*** Records provided ***

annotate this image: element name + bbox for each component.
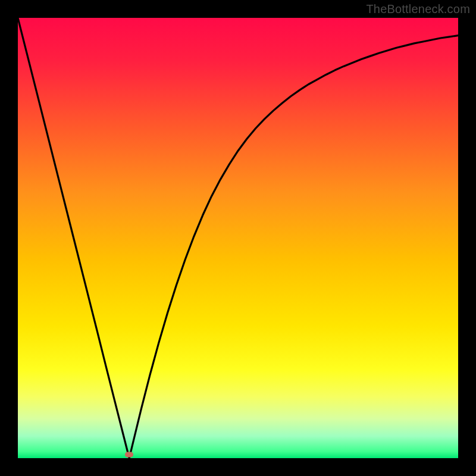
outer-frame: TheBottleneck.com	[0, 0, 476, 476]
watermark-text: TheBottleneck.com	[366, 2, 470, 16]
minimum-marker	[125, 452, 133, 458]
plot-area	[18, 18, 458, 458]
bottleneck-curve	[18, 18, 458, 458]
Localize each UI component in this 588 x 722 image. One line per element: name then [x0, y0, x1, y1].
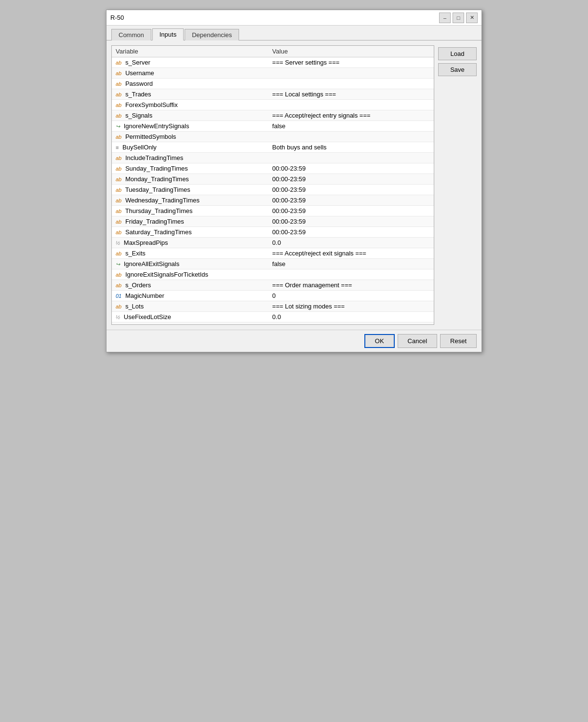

*** End of Records provided ***
*** Records provided ***

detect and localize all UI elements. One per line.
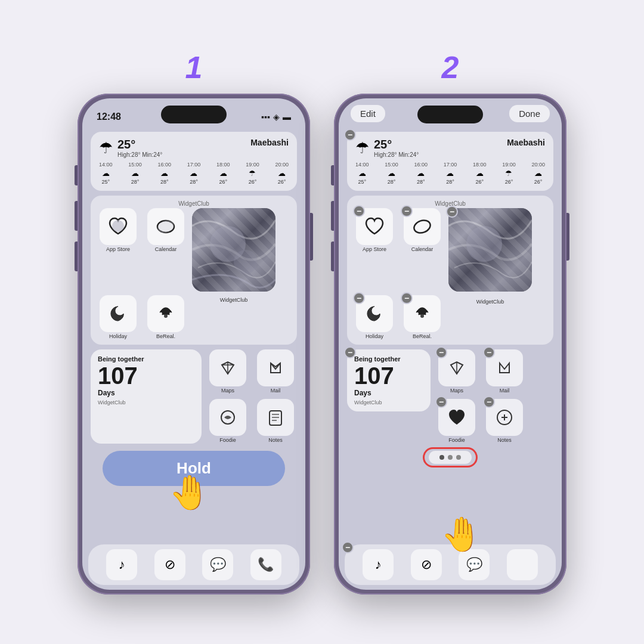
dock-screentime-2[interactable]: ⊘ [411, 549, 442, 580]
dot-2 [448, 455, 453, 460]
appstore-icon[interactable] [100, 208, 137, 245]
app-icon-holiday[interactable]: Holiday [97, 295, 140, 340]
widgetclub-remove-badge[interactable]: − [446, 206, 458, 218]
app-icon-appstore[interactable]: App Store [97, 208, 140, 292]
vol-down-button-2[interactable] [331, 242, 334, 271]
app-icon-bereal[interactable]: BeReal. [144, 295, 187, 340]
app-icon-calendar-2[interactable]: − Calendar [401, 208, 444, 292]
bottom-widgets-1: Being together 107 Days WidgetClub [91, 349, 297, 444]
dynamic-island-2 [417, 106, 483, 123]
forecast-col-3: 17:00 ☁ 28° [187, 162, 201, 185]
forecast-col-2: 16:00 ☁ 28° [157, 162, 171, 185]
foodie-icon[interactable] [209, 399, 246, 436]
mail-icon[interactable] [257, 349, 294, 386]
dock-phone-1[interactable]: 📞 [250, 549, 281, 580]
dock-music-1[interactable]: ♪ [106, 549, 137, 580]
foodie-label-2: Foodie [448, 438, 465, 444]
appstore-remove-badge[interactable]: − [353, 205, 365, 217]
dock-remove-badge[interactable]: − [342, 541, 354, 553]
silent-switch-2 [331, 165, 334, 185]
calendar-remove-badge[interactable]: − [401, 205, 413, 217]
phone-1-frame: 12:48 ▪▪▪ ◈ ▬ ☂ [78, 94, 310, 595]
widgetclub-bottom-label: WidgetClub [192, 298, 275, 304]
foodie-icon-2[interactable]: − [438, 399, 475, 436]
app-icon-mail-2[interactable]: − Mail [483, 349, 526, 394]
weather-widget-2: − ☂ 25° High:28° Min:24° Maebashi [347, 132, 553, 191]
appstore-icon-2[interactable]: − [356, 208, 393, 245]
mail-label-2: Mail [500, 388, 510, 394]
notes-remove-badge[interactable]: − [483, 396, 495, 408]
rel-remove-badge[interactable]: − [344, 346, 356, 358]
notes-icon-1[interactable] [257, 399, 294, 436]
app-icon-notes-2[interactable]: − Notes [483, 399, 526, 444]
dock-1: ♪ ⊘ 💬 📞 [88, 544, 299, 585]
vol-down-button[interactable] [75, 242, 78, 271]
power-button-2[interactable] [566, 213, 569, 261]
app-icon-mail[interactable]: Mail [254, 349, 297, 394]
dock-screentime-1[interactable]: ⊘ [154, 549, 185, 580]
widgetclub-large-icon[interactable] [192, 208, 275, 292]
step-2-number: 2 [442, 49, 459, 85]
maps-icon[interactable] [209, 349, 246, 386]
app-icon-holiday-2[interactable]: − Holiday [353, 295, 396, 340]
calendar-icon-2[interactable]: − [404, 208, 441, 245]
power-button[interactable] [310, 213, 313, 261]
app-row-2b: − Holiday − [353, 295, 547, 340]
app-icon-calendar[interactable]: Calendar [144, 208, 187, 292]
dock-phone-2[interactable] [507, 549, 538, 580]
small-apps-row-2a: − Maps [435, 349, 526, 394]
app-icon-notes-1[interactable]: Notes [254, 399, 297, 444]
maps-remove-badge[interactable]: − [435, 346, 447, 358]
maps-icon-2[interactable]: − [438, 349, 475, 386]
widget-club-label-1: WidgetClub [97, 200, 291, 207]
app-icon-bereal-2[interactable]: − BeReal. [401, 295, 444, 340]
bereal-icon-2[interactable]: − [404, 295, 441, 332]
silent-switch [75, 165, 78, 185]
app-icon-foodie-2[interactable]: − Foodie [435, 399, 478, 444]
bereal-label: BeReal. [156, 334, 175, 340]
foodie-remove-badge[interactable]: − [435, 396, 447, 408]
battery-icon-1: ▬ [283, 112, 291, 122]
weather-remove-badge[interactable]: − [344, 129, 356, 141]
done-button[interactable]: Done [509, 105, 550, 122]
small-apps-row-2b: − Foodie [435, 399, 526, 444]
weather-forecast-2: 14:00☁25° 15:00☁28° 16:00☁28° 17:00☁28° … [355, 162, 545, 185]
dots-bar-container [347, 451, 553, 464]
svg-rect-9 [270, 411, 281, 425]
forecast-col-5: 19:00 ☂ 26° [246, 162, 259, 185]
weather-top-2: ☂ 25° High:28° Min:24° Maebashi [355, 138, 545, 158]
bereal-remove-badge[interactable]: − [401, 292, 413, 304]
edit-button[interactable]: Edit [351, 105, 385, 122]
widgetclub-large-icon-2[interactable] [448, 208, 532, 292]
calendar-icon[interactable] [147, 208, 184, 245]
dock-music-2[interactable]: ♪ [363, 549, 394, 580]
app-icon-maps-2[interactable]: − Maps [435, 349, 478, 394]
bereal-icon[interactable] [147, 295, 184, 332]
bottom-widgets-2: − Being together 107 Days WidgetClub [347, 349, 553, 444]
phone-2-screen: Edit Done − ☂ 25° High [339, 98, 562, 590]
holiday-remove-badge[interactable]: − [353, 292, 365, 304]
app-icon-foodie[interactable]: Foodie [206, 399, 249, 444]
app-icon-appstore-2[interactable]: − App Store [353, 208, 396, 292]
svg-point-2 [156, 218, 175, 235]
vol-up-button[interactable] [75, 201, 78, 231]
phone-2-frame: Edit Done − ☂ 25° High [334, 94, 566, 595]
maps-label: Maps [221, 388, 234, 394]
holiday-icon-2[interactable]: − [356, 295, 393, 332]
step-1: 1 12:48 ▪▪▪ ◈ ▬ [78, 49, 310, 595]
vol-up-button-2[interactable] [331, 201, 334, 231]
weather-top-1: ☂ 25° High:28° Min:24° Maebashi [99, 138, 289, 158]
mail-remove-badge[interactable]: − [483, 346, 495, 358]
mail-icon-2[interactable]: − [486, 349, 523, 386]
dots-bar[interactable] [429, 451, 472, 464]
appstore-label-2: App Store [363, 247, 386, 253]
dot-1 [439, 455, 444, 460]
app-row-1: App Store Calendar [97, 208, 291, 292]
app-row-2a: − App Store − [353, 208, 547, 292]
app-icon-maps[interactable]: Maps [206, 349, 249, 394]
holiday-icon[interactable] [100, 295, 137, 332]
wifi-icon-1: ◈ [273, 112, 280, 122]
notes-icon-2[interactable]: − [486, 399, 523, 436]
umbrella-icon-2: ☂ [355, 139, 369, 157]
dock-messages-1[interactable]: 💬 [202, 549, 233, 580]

*** End of Records provided ***

■ What to work on
Look above for the line with "annotate this image: element", then give again exactly every line from there through the line with "Localize each UI", skipping the pictures.

■ Result of the task
annotate this image: element name + bbox for each component.
outer-frame: TheBottleneck.com	[0, 0, 476, 476]
watermark-text: TheBottleneck.com	[366, 2, 470, 16]
minimum-marker	[125, 452, 133, 458]
plot-area	[18, 18, 458, 458]
bottleneck-curve	[18, 18, 458, 458]
Localize each UI component in this 588 x 722 image. One line per element: name then [x0, y0, x1, y1].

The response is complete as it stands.